[Extracted page text data]
-- -- --

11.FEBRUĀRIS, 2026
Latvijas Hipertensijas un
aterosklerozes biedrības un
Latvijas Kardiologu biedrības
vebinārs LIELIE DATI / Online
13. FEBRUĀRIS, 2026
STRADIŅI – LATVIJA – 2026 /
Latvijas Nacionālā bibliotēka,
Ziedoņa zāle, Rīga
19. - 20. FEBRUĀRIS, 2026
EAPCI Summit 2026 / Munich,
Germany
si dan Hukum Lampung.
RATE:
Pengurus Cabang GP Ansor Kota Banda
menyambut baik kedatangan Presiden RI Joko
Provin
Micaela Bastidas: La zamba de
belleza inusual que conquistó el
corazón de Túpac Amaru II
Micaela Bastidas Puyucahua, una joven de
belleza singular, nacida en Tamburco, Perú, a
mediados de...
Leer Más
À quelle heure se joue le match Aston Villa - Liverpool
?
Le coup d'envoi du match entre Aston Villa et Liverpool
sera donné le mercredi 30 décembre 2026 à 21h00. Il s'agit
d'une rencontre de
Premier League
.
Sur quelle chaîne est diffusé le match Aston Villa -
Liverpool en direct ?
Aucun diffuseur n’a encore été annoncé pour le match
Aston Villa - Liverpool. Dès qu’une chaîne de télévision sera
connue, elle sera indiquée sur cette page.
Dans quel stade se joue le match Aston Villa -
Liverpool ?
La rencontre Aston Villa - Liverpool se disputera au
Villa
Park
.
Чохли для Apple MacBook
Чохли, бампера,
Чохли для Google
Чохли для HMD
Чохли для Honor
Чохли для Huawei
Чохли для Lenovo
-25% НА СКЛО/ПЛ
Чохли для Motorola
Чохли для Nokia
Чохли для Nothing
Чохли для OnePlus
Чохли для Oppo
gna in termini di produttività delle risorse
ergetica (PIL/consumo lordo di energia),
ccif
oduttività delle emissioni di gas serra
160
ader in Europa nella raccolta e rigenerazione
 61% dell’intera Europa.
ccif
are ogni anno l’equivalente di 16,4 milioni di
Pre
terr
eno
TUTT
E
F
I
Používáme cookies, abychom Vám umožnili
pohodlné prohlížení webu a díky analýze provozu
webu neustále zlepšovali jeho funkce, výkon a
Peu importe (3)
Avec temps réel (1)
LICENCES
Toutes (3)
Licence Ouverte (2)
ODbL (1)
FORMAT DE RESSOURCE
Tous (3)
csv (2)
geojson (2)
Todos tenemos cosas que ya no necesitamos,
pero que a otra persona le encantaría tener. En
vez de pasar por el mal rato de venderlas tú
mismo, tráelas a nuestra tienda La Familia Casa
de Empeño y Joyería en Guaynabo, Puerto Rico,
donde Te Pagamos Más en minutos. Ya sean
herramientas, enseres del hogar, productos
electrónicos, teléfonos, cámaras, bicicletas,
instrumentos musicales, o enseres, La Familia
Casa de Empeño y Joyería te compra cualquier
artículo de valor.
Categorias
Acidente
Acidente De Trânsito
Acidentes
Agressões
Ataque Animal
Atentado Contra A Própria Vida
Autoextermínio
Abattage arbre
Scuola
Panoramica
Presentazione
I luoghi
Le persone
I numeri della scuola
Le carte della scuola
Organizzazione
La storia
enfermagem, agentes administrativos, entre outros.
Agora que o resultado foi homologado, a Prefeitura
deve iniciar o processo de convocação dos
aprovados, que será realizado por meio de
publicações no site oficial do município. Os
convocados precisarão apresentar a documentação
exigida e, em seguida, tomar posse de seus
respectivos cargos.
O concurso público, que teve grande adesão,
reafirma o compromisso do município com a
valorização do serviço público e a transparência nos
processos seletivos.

-- -- --

Task to complete: Taking the entries above, write out exactly the lines starting with the line containing "STRADIŅI – LATVIJA – 2026 /" and going on through the line containing "Micaela Bastidas Puyucahua, una joven de", both included, and nothing else.

Response to this task:
STRADIŅI – LATVIJA – 2026 /
Latvijas Nacionālā bibliotēka,
Ziedoņa zāle, Rīga
19. - 20. FEBRUĀRIS, 2026
EAPCI Summit 2026 / Munich,
Germany
si dan Hukum Lampung.
RATE:
Pengurus Cabang GP Ansor Kota Banda
menyambut baik kedatangan Presiden RI Joko
Provin
Micaela Bastidas: La zamba de
belleza inusual que conquistó el
corazón de Túpac Amaru II
Micaela Bastidas Puyucahua, una joven de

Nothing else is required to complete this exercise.